Researchers followed 184 people from age 13 to 23, of diverse racial and ethnic backgrounds, all of whom attended public schools in the southeastern United States.

CNN reports:

    To measure coolness, students were asked about their romantic behavior, including how many people they “made out” with. They were asked how many times they had damaged or destroyed property belonging to parents, sneaked into a movie without paying, stolen items from parents or family members, and whether they had used drugs and/or marijuana.

So, it appears that a lot of the behaviour could also be classified as delinquent.

The survey found that such behaviour – much of which could just be classified as “delinquent” – elicited high levels of admiration at a young age, but that the levels of this admiration had faded significantly a decade later.

By age 22, the former cool kids’ were using 40% more drugs and alcohol than the formerly less cool kids and were 22% more likely to be running afoul of the law. Their peers also thought them less competent at managing relationships, and were less impressed now that the minor delinquency had progressed to more serious criminal behaviour. Looking at social competence, including how well they got along with friends and partners, the now less cool kids received ratings that were 24% lower than their now more cool peers.

“It appears that while so-called cool teens’ behaviour might have been linked to early popularity, over time, these teens needed more and more extreme behaviours to try to appear cool, at least to a subgroup of other teens,” said Allen. “So they became involved in more serious criminal behaviour and alcohol and drug use as adolescence progressed.”

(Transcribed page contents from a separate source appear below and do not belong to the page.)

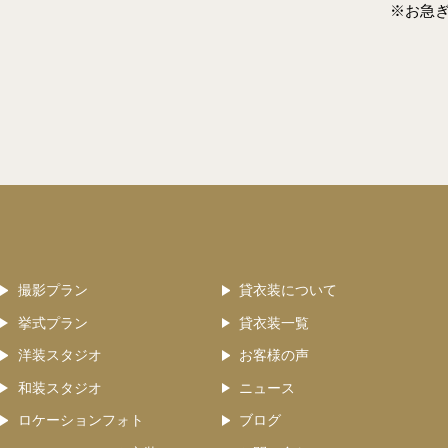
※お急
撮影プラン
貸衣装について
挙式プラン
貸衣装一覧
洋装スタジオ
お客様の声
和装スタジオ
ニュース
ロケーションフォト
ブログ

He calls the result the “high school reunion effect,” and explains, “You see the person who was cool … did exciting things that were intimidating and seemed glamorous at the time and then five or 10 years later, they are working in a menial job and have poor relationships and such, and the other kid who was quiet and had good friends but didn’t really attract much attention and was a little intimidated is doing great.

“It’s … revenge of the quiet, good kids.”

And it’s not exactly a shock to anyone who has actually attended their high school reunion. I, a former high school loser, went to mine – more than 20 years after dropping out – and was awestruck by how normal and nonthreatening everyone who had caused me such anguish had turned out to be. Had I really allowed these unremarkable people to lord such power over my happiness? Yeesh. Was I crazy?

This study appears to contradict another that found that the kids who were popular in high school were still on top, and making more money than their less popular peers, decades after graduation.

That study followed 10,000 high school grads over 40 years and found that over the course of their careers the more popular students earn 2% higher salaries than the average of their peers. When you compare just the most popular students’ salaries to the least popular students,’ the difference is a more striking 10% premium for the former cool kids.

But that study measured popularity in the purest sense of the word: by how many friends a person had, while this one measured social capital on rebellion. So, the popular kids from the second study might have just been nice and genuinely well liked. (Yes, those kids actually do exist. I know a few.)

What’s the moral of the story? I’m not sure, but I think it might be something like “don’t be an idiot,” which is just good advice, for career and for life.